Appropriate footwear should be consider, the nurse should ensure that the are well fitted and not falling off increasing the risk of falls. The nurse should also check his feet or ensure there are no problems such as ingrown toe nails or blisters. The nurse should also ensure that Mr Henderson’s vision is examined or glasses should be worn at all times if required as this could result in unnecessary falls.
Parkinson’s Disease Question 2b
Within the substantia nigra and basal ganglia there is progressive degeneration of cells which produce the neurotransmitter dopamine. The substantia nigra is a strip of dark pigmented cells located in the midbrain and the basal ganglia are collections of nerve cells located in near the base of the cerebrum. When motor impluses are initiated in the motor cortex, they need to be modified by the basal ganglia and substantia nigra by modifying motor activity, posture and making fine adjustments to movement. This is contained within the extrapyramid motor system and within the system there is normally a fine balance of neurotransmitters dopamine and acytylcholine.
Dopamine is inhabitory and acytylcholine is excitatory. Due to the reduction in dopamine there is excess of the excitory neurotransmitter acytlecholine resulting in excitable muscle tone and the symptoms associated with Parkinson’s disease.

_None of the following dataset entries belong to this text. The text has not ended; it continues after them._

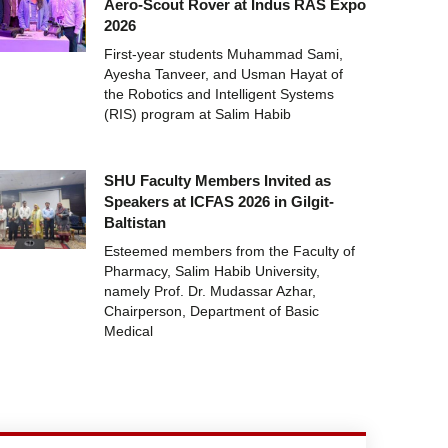
Aero-Scout Rover at Indus RAS Expo
2026
First-year students Muhammad Sami,
Ayesha Tanveer, and Usman Hayat of
the Robotics and Intelligent Systems
(RIS) program at Salim Habib
SHU Faculty Members Invited as
Speakers at ICFAS 2026 in Gilgit-
Baltistan
Esteemed members from the Faculty of
Pharmacy, Salim Habib University,
namely Prof. Dr. Mudassar Azhar,
Chairperson, Department of Basic
Medical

Mr Henderson’s has begun a new medication regime using co-careldopa used to regain and maintain the balance between dopamine and acytlecholine.
Dopamine cannot be given on its own as it will fail to cross the blood-brain barrier (BBB). The BBB is a physiological barrier that prevents substances from getting across from the blood stream and into the brain. Instead of dopamine, the drug levadopa is used which can cross the blood brain barrier and is then converted into dopamine. The dopamine then acts on dopamine receptors in the extrapyraminal motor system to maintain the neurotransmitter balance and therefore control the Parkinson’s disease symptoms.
When levadopa is administered it is broken down in the gut and liver by an enzyme called dopa decarboxylase, therefore combined with levadopa is a drug that inhibits the enzyme from breaking down levadopa is used which will lengthen the effects of levadopa meaning that less drug is required. This drug is called dopa decarboxylase inhibitor (cardidopa)
This combination of levadopa can be provided as a preparation of one drug called co-careldopa or Sinemet (the brand name)
There may be side effect such as nausea and vomiting, postural fall in blood pressure, constipation, and red stained urine. Mr Henderson must be made made aware of these side-effects and should inform the nurses when he is experiencing them. Domperidone can be used as an anti-emetic to stop the side-effects of nausea and vomitting. Blood pressure should be monitored for signs of postural hypotension and if required a medication review may be required, the nurse may ask the patient not to sit up or stand up too quickly.